Thursday, February 01, 2007

Rational, forward looking criminals

This Slate piece argues that prison does not deter crime (although locking up offenders does prevent them from engaging in more crime).
...the probability of being sentenced to prison for an offense jumped from 3 percent to 17 percent at exactly age 18. This tees up the answer to the economists' main question: How does the tendency to commit crimes vary around the 18th birthday, when the odds of a prison-sentence punishment jump? The answer is, hardly at all. While the probability of being arrested each week falls steadily from age 17 to age 19, there is no sizeable decrease in the arrest rate that corresponds to the bump up to an adult penalty in the weeks before and after people turn 18. To an economist, this is odd. At the grocery store, in weeks that Coke is on sale and Pepsi is not, consumers respond immediately. Coke sells out while Pepsi languishes on the shelf.
The rational, forward looking utility maximizing criminal would consider 1) how likely they are to be arrested, 2) how likely they are to be sentenced if they are arrested, and 3) the likely severity of the sentence they will receive (if they get one at all), when deciding how much crime to commit. All else equal, you might expect a little crime spurt just before the 18th birthday, and then a lower level of crime after that.

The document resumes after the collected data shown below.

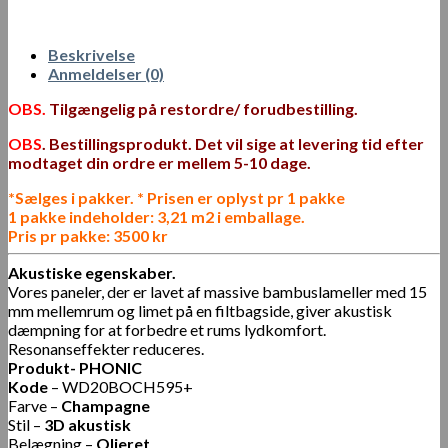
Beskrivelse
Anmeldelser (0)
OBS.
Tilgængelig på restordre/ forudbestilling.
OBS
. Bestillingsprodukt. Det vil sige at levering tid efter
modtaget din ordre er mellem 5-10 dage.
*Sælges i pakker.
* Prisen er oplyst pr 1 pakke
1 pakke indeholder: 3,21 m2 i emballage.
Pris pr pakke: 3500 kr
Akustiske egenskaber.
Vores paneler, der er lavet af massive bambuslameller med 15
mm mellemrum og limet på en filtbagside, giver akustisk
dæmpning for at forbedre et rums lydkomfort.
Resonanseffekter reduceres.
Produkt- PHONIC
Kode
– WD20BOCH595+
Farve –
Champagne
Stil –
3D akustisk
Belægning –
Olieret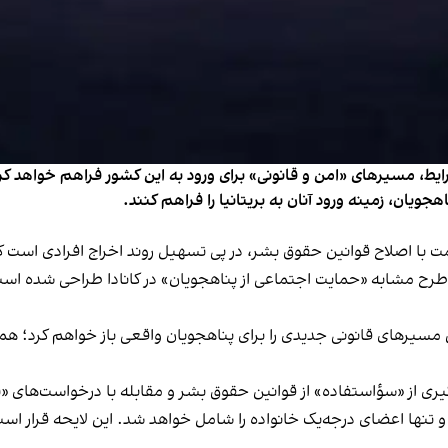
شرایط، مسیرهای «امن و قانونی» برای ورود به این کشور فراهم خواهد ک
هجویان، زمینه ورود آنان به بریتانیا را فراهم کنند.
با اصلاح قوانین حقوق بشر، در پی تسهیل روند اخراج افرادی است که ب
مسیرهای قانونی جدیدی را برای پناهجویان واقعی باز خواهم کرد؛ همزما
ری از «سؤاستفاده» از قوانین حقوق‌ بشر و مقابله با درخواست‌های «
تنها اعضای درجه‌یک خانواده را شامل خواهد شد. این لایحه قرار است 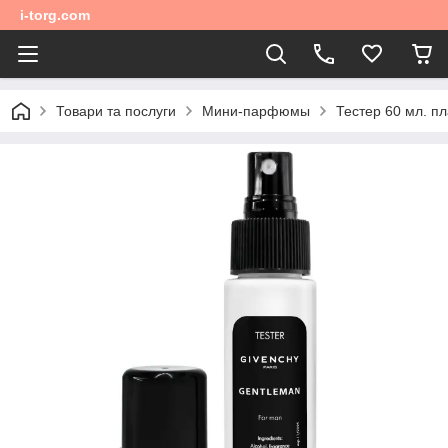
i-torg.com
Товари та послуги
Мини-парфюмы
Тестер 60 мл. пл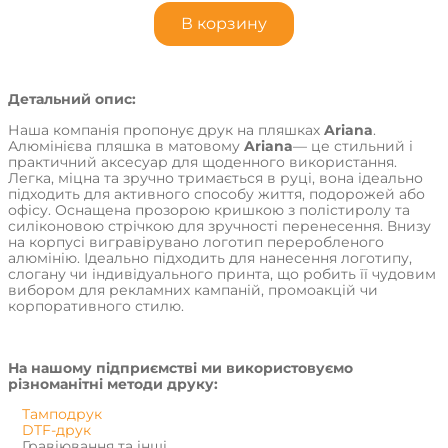
В корзину
Детальний опис:
Наша компанія пропонує друк на пляшках
Ariana
.
Алюмінієва пляшка в матовому
Ariana
— це стильний і
практичний аксесуар для щоденного використання.
Легка, міцна та зручно тримається в руці, вона ідеально
підходить для активного способу життя, подорожей або
офісу. Оснащена прозорою кришкою з полістиролу та
силіконовою стрічкою для зручності перенесення. Внизу
на корпусі вигравірувано логотип переробленого
алюмінію. Ідеально підходить для нанесення логотипу,
слогану чи індивідуального принта, що робить її чудовим
вибором для рекламних кампаній, промоакцій чи
корпоративного стилю.
На нашому підприємстві ми використовуємо
різноманітні методи друку:
Тамподрук
DTF-друк
Гравіювання та інші.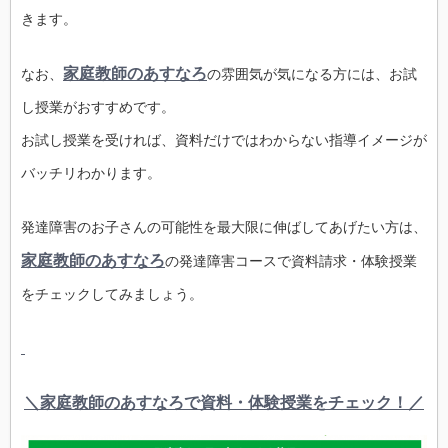
きます。
家庭教師のあすなろ
なお、
の雰囲気が気になる方には、お試
し授業がおすすめです。
お試し授業を受ければ、資料だけではわからない指導イメージが
バッチリわかります。
発達障害のお子さんの可能性を最大限に伸ばしてあげたい方は、
家庭教師のあすなろ
の発達障害コースで資料請求・体験授業
をチェックしてみましょう。
＼家庭教師のあすなろで資料・体験授業をチェック！／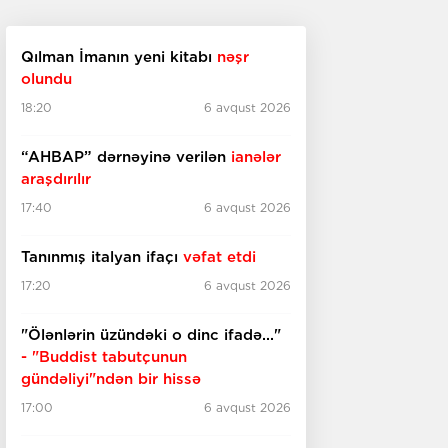
Qılman İmanın yeni kitabı
nəşr
olundu
18:20
6 avqust 2026
“AHBAP” dərnəyinə verilən
ianələr
araşdırılır
17:40
6 avqust 2026
Tanınmış italyan ifaçı
vəfat etdi
17:20
6 avqust 2026
"Ölənlərin üzündəki o dinc ifadə..."
- "Buddist tabutçunun
gündəliyi"ndən bir hissə
17:00
6 avqust 2026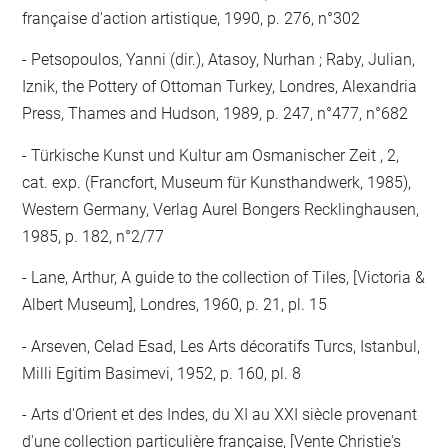
française d'action artistique, 1990, p. 276, n°302
- Petsopoulos, Yanni (dir.), Atasoy, Nurhan ; Raby, Julian,
Iznik, the Pottery of Ottoman Turkey, Londres, Alexandria
Press, Thames and Hudson, 1989, p. 247, n°477, n°682
- Türkische Kunst und Kultur am Osmanischer Zeit , 2,
cat. exp. (Francfort, Museum für Kunsthandwerk, 1985),
Western Germany, Verlag Aurel Bongers Recklinghausen,
1985, p. 182, n°2/77
- Lane, Arthur, A guide to the collection of Tiles, [Victoria &
Albert Museum], Londres, 1960, p. 21, pl. 15
- Arseven, Celad Esad, Les Arts décoratifs Turcs, Istanbul,
Milli Egitim Basimevi, 1952, p. 160, pl. 8
- Arts d'Orient et des Indes, du XI au XXI siècle provenant
d'une collection particulière française, [Vente Christie's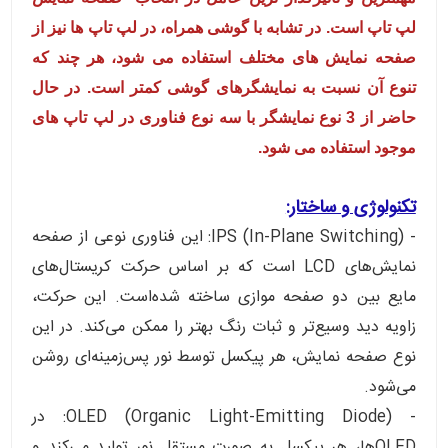
لپ‌ تاپ است. در تشابه با گوشی همراه، در لپ تاپ ها نیز از
صفحه نمایش های مختلف استفاده می شود، هر چند که
تنوع آن نسبت به نمایشگرهای گوشی کمتر است. در حال
حاضر از 3 نوع نمایشگر با سه نوع فناوری در لپ تاپ های
موجود استفاده می شود.
تکنولوژی و ساختار:
- IPS (In-Plane Switching): این فناوری نوعی از صفحه
نمایش‌های LCD است که بر اساس حرکت کریستال‌های
مایع بین دو صفحه موازی ساخته شده‌است. این حرکت،
زاویه دید وسیع‌تر و ثبات رنگ بهتر را ممکن می‌کند. در این
نوع صفحه نمایش، هر پیکسل توسط نور پس‌زمینه‌ای روشن
می‌شود.
- OLED (Organic Light-Emitting Diode): در
OLED‌ها، هر پیکسل به صورت مستقل نور تولید می‌کند و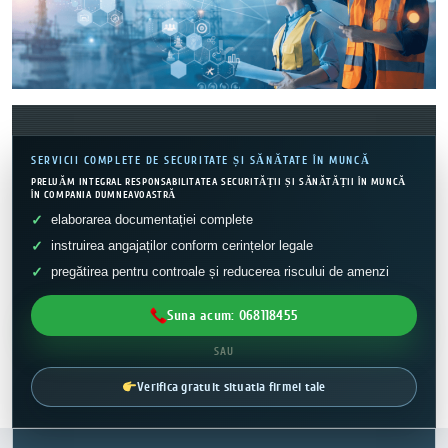
SERVICII COMPLETE DE SECURITATE ȘI SĂNĂTATE ÎN MUNCĂ
PRELUĂM INTEGRAL RESPONSABILITATEA SECURITĂȚII ȘI SĂNĂTĂȚII ÎN MUNCĂ
ÎN COMPANIA DUMNEAVOASTRĂ
elaborarea documentației complete
instruirea angajaților conform cerințelor legale
pregătirea pentru controale și reducerea riscului de amenzi
Suna acum: 068118455
SAU
Verifica gratuit situatia firmei tale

There are good reasons why young criminals may deviate more from the model rational utility maximizer than most -- they may have very short time horizons. So the increase in the severity of sentence (time they will spend in prison) does not matter much to them. They may respond more to a greater likelihood of getting caught or sentenced, or failing that, a punishment that increases in severity through immediate unpleasantness, not increased duration, like public flogging.